AIM OF THE TASK → Leaving out the pictures, restate each record below word for word.

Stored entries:
BEGIN
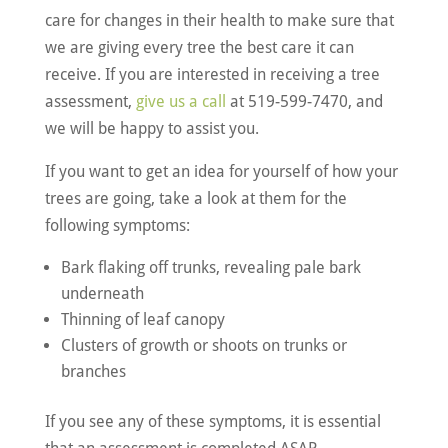
care for changes in their health to make sure that
we are giving every tree the best care it can
receive. If you are interested in receiving a tree
assessment,
give us a call
at 519-599-7470, and
we will be happy to assist you.
If you want to get an idea for yourself of how your
trees are going, take a look at them for the
following symptoms:
Bark flaking off trunks, revealing pale bark
underneath
Thinning of leaf canopy
Clusters of growth or shoots on trunks or
branches
If you see any of these symptoms, it is essential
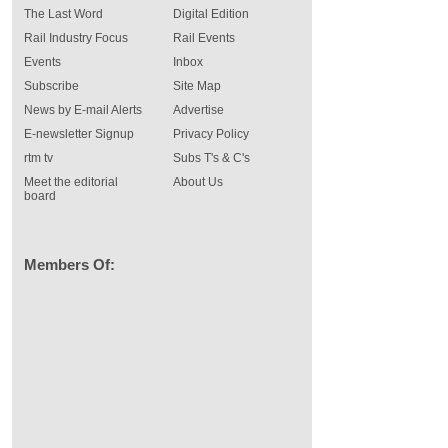
The Last Word
Digital Edition
Rail Industry Focus
Rail Events
Events
Inbox
Subscribe
Site Map
News by E-mail Alerts
Advertise
E-newsletter Signup
Privacy Policy
rtm tv
Subs T's & C's
Meet the editorial
About Us
board
Members Of:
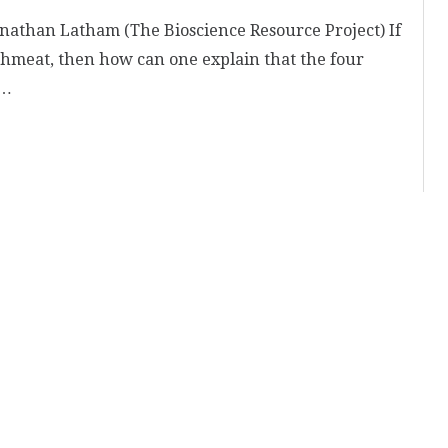
athan Latham (The Bioscience Resource Project) If
hmeat, then how can one explain that the four
 …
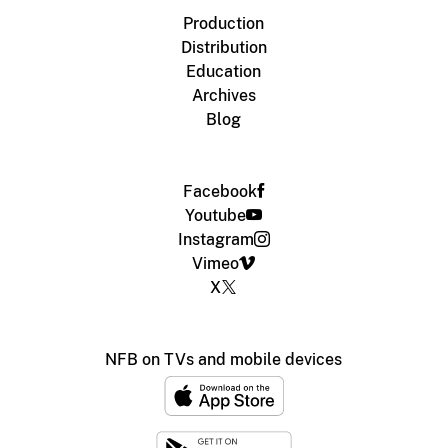
Production
Distribution
Education
Archives
Blog
Facebook
Youtube
Instagram
Vimeo
X
NFB on TVs and mobile devices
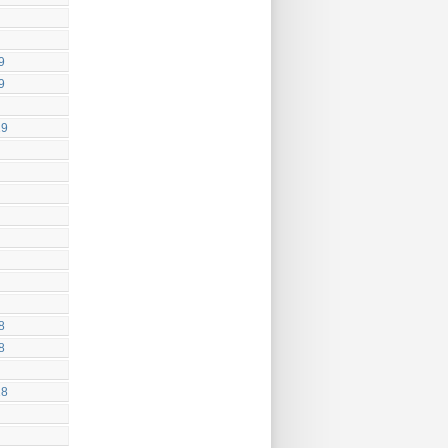
9
9
19
8
8
18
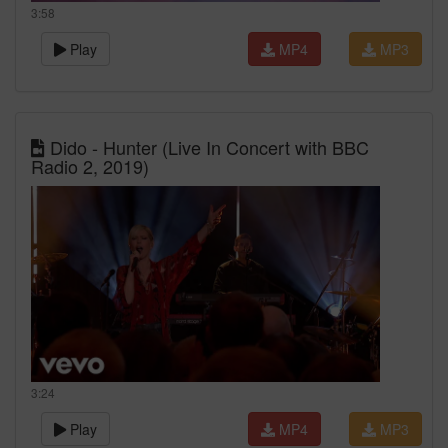
3:58
Play
MP4
MP3
Dido - Hunter (Live In Concert with BBC
Radio 2, 2019)
3:24
Play
MP4
MP3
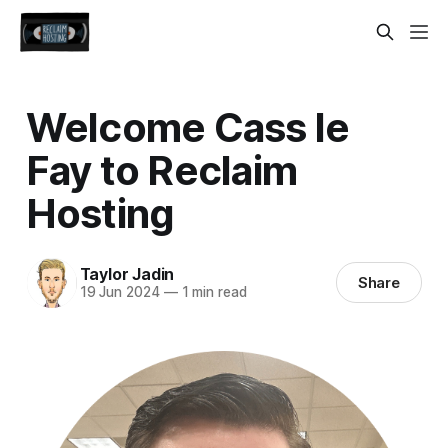
Welcome Cass le
Fay to Reclaim
Hosting
Taylor Jadin
Share
19 Jun 2024
—
1 min read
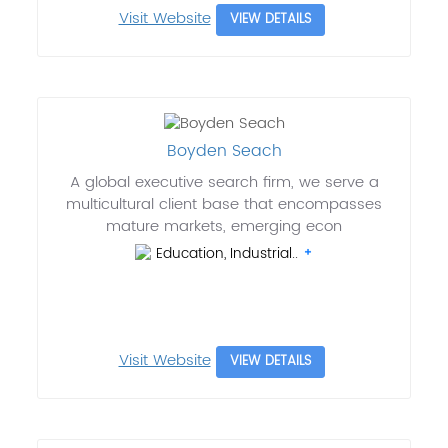
Visit Website
VIEW DETAILS
Boyden Seach
A global executive search firm, we serve a
multicultural client base that encompasses
mature markets, emerging econ
Education, Industrial..
Visit Website
VIEW DETAILS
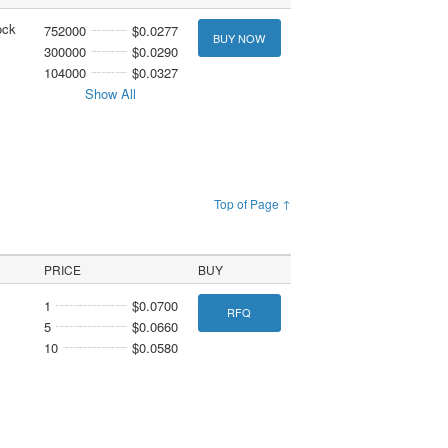
ock
752000
$0.0277
BUY NOW
300000
$0.0290
104000
$0.0327
Show All
Top of Page ↑
PRICE
BUY
1
$0.0700
RFQ
5
$0.0660
10
$0.0580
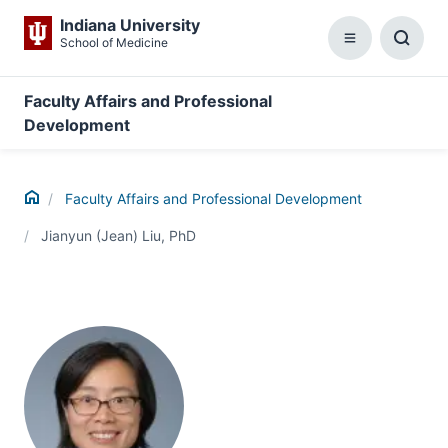
Indiana University
School of Medicine
Menu
Toggl
Searc
Box
Faculty Affairs and Professional
Development
Home
Faculty Affairs and Professional Development
Jianyun (Jean) Liu, PhD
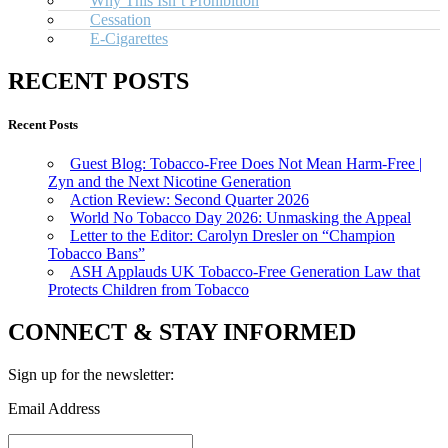
Why This Isn’t Prohibition
Cessation
E-Cigarettes
RECENT POSTS
Recent Posts
Guest Blog: Tobacco-Free Does Not Mean Harm-Free |
Zyn and the Next Nicotine Generation
Action Review: Second Quarter 2026
World No Tobacco Day 2026: Unmasking the Appeal
Letter to the Editor: Carolyn Dresler on “Champion
Tobacco Bans”
ASH Applauds UK Tobacco-Free Generation Law that
Protects Children from Tobacco
CONNECT & STAY INFORMED
Sign up for the newsletter:
Email Address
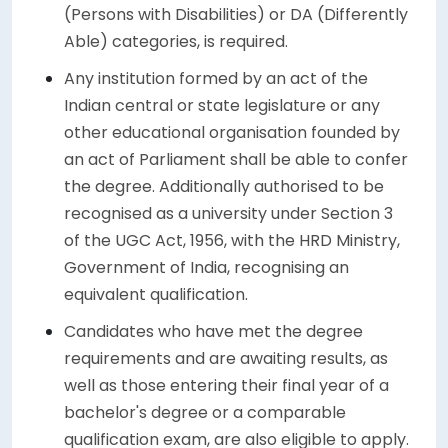
(Persons with Disabilities) or DA (Differently
Able) categories, is required.
Any institution formed by an act of the
Indian central or state legislature or any
other educational organisation founded by
an act of Parliament shall be able to confer
the degree. Additionally authorised to be
recognised as a university under Section 3
of the UGC Act, 1956, with the HRD Ministry,
Government of India, recognising an
equivalent qualification.
Candidates who have met the degree
requirements and are awaiting results, as
well as those entering their final year of a
bachelor's degree or a comparable
qualification exam, are also eligible to apply.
END
RESPONSE BELOW →
care for changes in their health to make sure that
we are giving every tree the best care it can
receive. If you are interested in receiving a tree
assessment,
give us a call
at 519-599-7470, and
we will be happy to assist you.
If you want to get an idea for yourself of how your
trees are going, take a look at them for the
following symptoms:
Bark flaking off trunks, revealing pale bark
underneath
Thinning of leaf canopy
Clusters of growth or shoots on trunks or
branches
If you see any of these symptoms, it is essential
The Last Word
Digital Edition
Rail Industry Focus
Rail Events
Events
Inbox
Subscribe
Site Map
News by E-mail Alerts
Advertise
E-newsletter Signup
Privacy Policy
rtm tv
Subs T's & C's
Meet the editorial
About Us
board
Members Of:
athan Latham (The Bioscience Resource Project) If
hmeat, then how can one explain that the four
 …
Production
Distribution
Education
Archives
Blog
Facebook
Youtube
Instagram
Vimeo
X
NFB on TVs and mobile devices
9
9
19
8
8
18
3:58
Play
MP4
MP3
Dido - Hunter (Live In Concert with BBC
Radio 2, 2019)
3:24
Play
MP4
MP3
Welcome Cass le
Fay to Reclaim
Hosting
Taylor Jadin
Share
19 Jun 2024
—
1 min read
Visit Website
VIEW DETAILS
Boyden Seach
A global executive search firm, we serve a
multicultural client base that encompasses
mature markets, emerging econ
Education, Industrial..
Visit Website
VIEW DETAILS
ock
752000
$0.0277
BUY NOW
300000
$0.0290
104000
$0.0327
Show All
Top of Page ↑
PRICE
BUY
1
$0.0700
RFQ
5
$0.0660
10
$0.0580
Indiana University
School of Medicine
Menu
Toggl
Searc
Box
Faculty Affairs and Professional
Development
Home
Faculty Affairs and Professional Development
Jianyun (Jean) Liu, PhD
Why This Isn’t Prohibition
Cessation
E-Cigarettes
RECENT POSTS
Recent Posts
Guest Blog: Tobacco-Free Does Not Mean Harm-Free |
Zyn and the Next Nicotine Generation
Action Review: Second Quarter 2026
World No Tobacco Day 2026: Unmasking the Appeal
Letter to the Editor: Carolyn Dresler on “Champion
Tobacco Bans”
ASH Applauds UK Tobacco-Free Generation Law that
Protects Children from Tobacco
CONNECT & STAY INFORMED
Sign up for the newsletter:
Email Address
(Persons with Disabilities) or DA (Differently
Able) categories, is required.
Any institution formed by an act of the
Indian central or state legislature or any
other educational organisation founded by
an act of Parliament shall be able to confer
the degree. Additionally authorised to be
recognised as a university under Section 3
of the UGC Act, 1956, with the HRD Ministry,
Government of India, recognising an
equivalent qualification.
Candidates who have met the degree
requirements and are awaiting results, as
well as those entering their final year of a
bachelor's degree or a comparable
qualification exam, are also eligible to apply.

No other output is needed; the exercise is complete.